Q1: Works, thanks.
Q2: Correct, “interface ignore wildcard” doesnt apply to IPv6 but if I start ntpd with -4 it starts without IPv6.
Q3: Looked up what the traffic was and its my co-los router that sends ECMP traffic to hosts it shouldnt.
Q4: That worked 
Q5: rsntp seems a bit fragile for the first few minutes when it just has been started, it doesnt happend offen but it has happend that it just stops processing requests without any message. I restart it until its
stable.
Now I have tested rsntp for over 2 months and I must say that its very stable and use resources better than ntp. I recommend it for others that have a need to reply to a few billion ntp requests.
Packet stats for 6 of my 8 ntp servers:
Traffic stats for 6 of my 8 ntp servers:
So how can we monitor the rsntp stats? Does the script found in old ntp-pool maillist article still applicable?
Can you link to the old post? I googled but could not find anything.
What kind of stats do you want to monitor exactly? Packets, Bytes, Concurrent Connections?
The original script: https://lists.ntp.org/pipermail/pool/2012-July/006049.html
It can only monitor ntpd packets, and that’s fine with me. Currently I am seeking for available methods to monitor rsntp before switching.
I browsed over the rsntp source and it’s pretty minimalist. I don’t see any sort of stats or output that it can do. I don’t know how to program in rust, but if you could talk to the developer I don’t think it would be too terribly difficult to add some counters in for the packets sent / received and have some way to query that.
Alternately you could setup some rules in iptables and track packet count / byte count that way for some basic numbers and query with a custom script to input into some rrd based logging. You could probably do the same with tcpdump but it might be a little more cpu intensive. I’m sure there are other ways too.
I wish I had some scripts that would work, but I monitor my NTP sent/received packets via parsing the ‘ntpdc -c iostats’ command.
On a similar note that might give you some inspiration… Recently I was wanting to track IPs making NTP requests to my server. So I created a couple rules in iptables to log all incoming NTP, which with rsyslog I wrote to a separate file (as to not fill up my main syslog file). Well, the amount of traffic made this file grow very large very fast (because of all the data each entry contains), so that wasn’t going to work. All I really wanted to know was how many queries each IP made and just separating it by day was fine. So first I went to work and wrote a little script that was a basic datagram socket server. Rsyslog output the log entries directly to it. The script parsed the log entry and inserted it into a MySQL database. The table had the IP, hitcount, and date. Within about 30 minutes I was astonished at what I was seeing… Most IPs were okay, but there was a very small handful that already made hundreds, if not thousands of queries! For a protocol where a person should for the long-term (excluding iburst) one query per minute, I was getting a few IPs that were making continuous multiple queries per-second!

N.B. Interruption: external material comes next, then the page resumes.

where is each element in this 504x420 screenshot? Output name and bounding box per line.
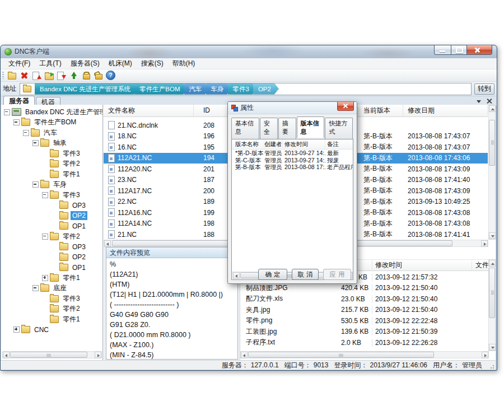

So from there I added a few rules & logs in my firewall to limit requests per-ip using ‘hashlimit’. Altering my DB table and script slightly I now logged how many requests per-IP were ‘accepted’ and how many were ‘dropped’. Again, a very eye-opening experience to see this small handful of clients being so abusive. Looking up some of the top offenders offered no insight as to a cause or common source. I did notice it was a little more common that the netblock would belong to various wireless carriers. Not just cell phones (there were a lot of china telecom), but embedded type devices (yay, which are probably hardcoded and firmwares never updated). One interesting block was Jasper Wireless - www.jasper.com - Coming from like half a dozen IPs in their netblock I can only assume they were testing devices or something, but why those devices needed to update at a rate that borderlines as a DOS attack, I do not know. They earned a permanent block in my firewall weeks ago, yet still seem to be querying away at tens of thousands of packets an hour… Anyhow, crunching some numbers I found that about 0.2% of the IP address making NTP requests were having a portion of their requests dropped (due to too frequent requests) yet those IPs were generating about 4% of the overall inbound NTP traffic.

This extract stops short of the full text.